Publikation
School's Out? Simulating Schooling Strategies During COVID-19
Lukas Tapp; Veronika Kurchyna; Falco Nogatz; Jan Ole Berndt; Ingo Timm
In: Multi-Agent-Based Simulation XXIII. International Workshop on Multi-Agent Systems and Agent-Based Simulation (MABS-2022), located at AAMAS 2022, May 8-9, Auckland, New Zealand, Pages 95-106, Lecture Notes in Artificial Intelligence (LNAI), Springer, 2023.
Zusammenfassung
Multi-agent based systems offer the possibility to examine the effects of policies down to specific target groups while also considering the effects on a population-level scale.

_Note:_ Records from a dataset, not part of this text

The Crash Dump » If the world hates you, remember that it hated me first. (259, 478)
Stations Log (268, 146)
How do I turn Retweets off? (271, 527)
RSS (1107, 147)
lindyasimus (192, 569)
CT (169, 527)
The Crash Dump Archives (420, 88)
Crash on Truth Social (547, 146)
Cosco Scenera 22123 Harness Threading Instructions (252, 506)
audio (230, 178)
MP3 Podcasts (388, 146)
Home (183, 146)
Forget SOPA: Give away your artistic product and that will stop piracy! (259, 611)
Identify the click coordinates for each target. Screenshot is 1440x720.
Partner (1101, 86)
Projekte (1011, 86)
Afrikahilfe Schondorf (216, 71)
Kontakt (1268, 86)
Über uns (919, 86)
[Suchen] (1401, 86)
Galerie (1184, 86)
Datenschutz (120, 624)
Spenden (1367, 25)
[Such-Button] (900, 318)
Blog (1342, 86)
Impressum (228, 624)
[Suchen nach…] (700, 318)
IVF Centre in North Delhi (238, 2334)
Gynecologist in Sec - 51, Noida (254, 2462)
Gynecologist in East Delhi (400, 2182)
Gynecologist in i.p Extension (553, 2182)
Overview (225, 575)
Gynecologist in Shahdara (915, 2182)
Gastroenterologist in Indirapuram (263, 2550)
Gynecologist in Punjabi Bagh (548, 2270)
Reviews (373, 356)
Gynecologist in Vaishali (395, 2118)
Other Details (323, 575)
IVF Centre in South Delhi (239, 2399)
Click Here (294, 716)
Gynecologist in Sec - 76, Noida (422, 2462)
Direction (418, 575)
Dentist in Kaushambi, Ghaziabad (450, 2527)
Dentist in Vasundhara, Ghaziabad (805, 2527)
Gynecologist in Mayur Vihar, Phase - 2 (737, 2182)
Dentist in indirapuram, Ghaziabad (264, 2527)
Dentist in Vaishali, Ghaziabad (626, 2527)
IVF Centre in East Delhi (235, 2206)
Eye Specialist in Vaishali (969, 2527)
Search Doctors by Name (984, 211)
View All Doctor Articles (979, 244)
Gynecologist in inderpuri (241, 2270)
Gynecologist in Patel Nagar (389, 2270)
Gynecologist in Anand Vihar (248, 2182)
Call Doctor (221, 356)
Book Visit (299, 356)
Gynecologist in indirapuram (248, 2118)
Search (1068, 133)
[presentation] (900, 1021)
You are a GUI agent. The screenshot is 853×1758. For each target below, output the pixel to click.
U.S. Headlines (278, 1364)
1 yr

To examine the impact of different schooling strategies, an agent-based model is used in the context of the COVID-19 pandemic using a German city as an example. The simulation experiments show that reducing the class size by rotating weekly between in-person classes and online schooling is effective at preventing infections while driving up the detection rate among children through testing during weeks of in-person attendance. While open schools lead to higher infection rates, a surprising result of this study is that school rotation is almost as effective at lowering infections among both the student population and the general population as closing schools. Due to the continued testing of attending students, the overall infections in the general population are even lower in a school rotation scenario, showcasing the potential for emergent behaviors in agent-based models.